- **WHAT THE TASK ASKS**: All pictures are to be excluded when the data below is output verbatim.

--- ENTRIES SUPPLIED Enclosed Below ---

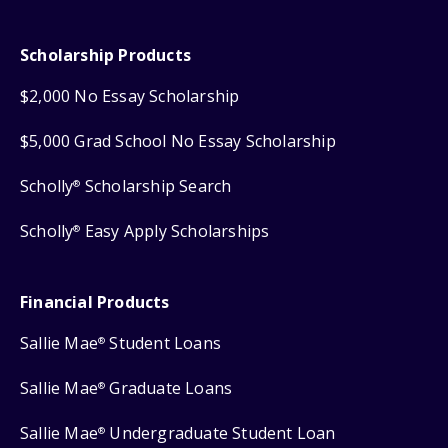
Scholarship Products
$2,000 No Essay Scholarship
$5,000 Grad School No Essay Scholarship
Scholly
Scholarship Search
®
Scholly
Easy Apply Scholarships
®
Financial Products
Sallie Mae
Student Loans
®
Sallie Mae
Graduate Loans
®
Sallie Mae
Undergraduate Student Loan
®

--- End of Enclosed ENTRIES SUPPLIED ---

- **RESPONSE**:
Scholarship Products
$2,000 No Essay Scholarship
$5,000 Grad School No Essay Scholarship
Scholly
Scholarship Search
®
Scholly
Easy Apply Scholarships
®
Financial Products
Sallie Mae
Student Loans
®
Sallie Mae
Graduate Loans
®
Sallie Mae
Undergraduate Student Loan
®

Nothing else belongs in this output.